Ayanda Kota has Laid a Charge of Assault Against the Police
Ayanda Kota was released from custody on Friday afternoon. Bail was set at R500. The judge made it clear that he considered the charge of 'theft' for failure to return borrowed books to be ridiculous. Although this was not mentioned in court the fact that Ayanda has repeatedly offered to replace the books in question makes the charge even more ridiculous. The prosecutor did not even have a docket on the charges of resisting arrest and assaulting a police officer but he requested more time for 'further investigation'.

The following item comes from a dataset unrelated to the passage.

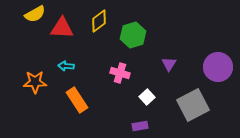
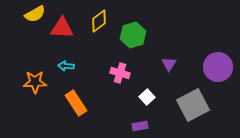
orange rectangle: moved 1 px left, 3 px down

Since his release Ayanda has had the bruises, abrasions and swellings from the assault photographed and he has been to a doctor to complete the J88 form which lists the marks left on his body. The doctor's finding is that the marks left on his body are consistent with an assault. Yesterday he returned to the Grahamstown police station to lay a charge against the officers that assaulted him on Thursday afternoon last week. Brigadier Govender, the station commander, and the officers in the charge office were very polite and helpful and one of them even remarked that it just takes a few bad police officers to undermine the good work of the others. The case number is 282/1/2012.
We wish to confirm what happened on Thursday. Ayanda was asked to come to the police station to meet Detective Zulu to respond to a charge of theft that was laid against him in August last year by Rhodes Sociology lecturer Claudia Martinez-Mullen after he had misplaced three books that she had lent him - The Communist Manifesto and a selection of writings by Karl Marx and Friedrich Engels and another one by Antonio Gramsci. He was asked to be at the police station before four in the afternoon and didn't have time to take his six year old son home as he was coming directly from a meeting at Masifunde. He went to the station voluntarily and asked Richard Pithouse to go with him.
At the police station Ayanda met Detective Zulu and asked to be able to show Zulu sms's to Martinez-Mullen offering to replace the books. But Zulu was very aggressive and just said that he was taking Ayanda straight to the cells. Ayanda then said, calmly, that if he was going to be taken to the cells then the police must either allow him to phone his sister to collect his son or they must drop his son off with his family before taking him to the cells. At this point Zulu began an unprovoked assault on Ayanda with punches to the head and the body.
Ayanda was sitting down at the time while Zulu was standing. Ayanda, still sitting down, threw one punch in defence after receiving three or four blows from Zulu. Other officers then joined the assault. Ayanda was very quickly pushed to the ground and was held down as he was kicked and punched. His trousers were pulled down and he was then dragged out of the room and down the corridor. He was visibly bleeding. There is a camera in this corridor. While Ayanda was being dragged down the corridor he was punched some more and one officer called others to 'come and see the news maker of the year now'. We are requesting that the video footage from the camera in the corridor should be made public.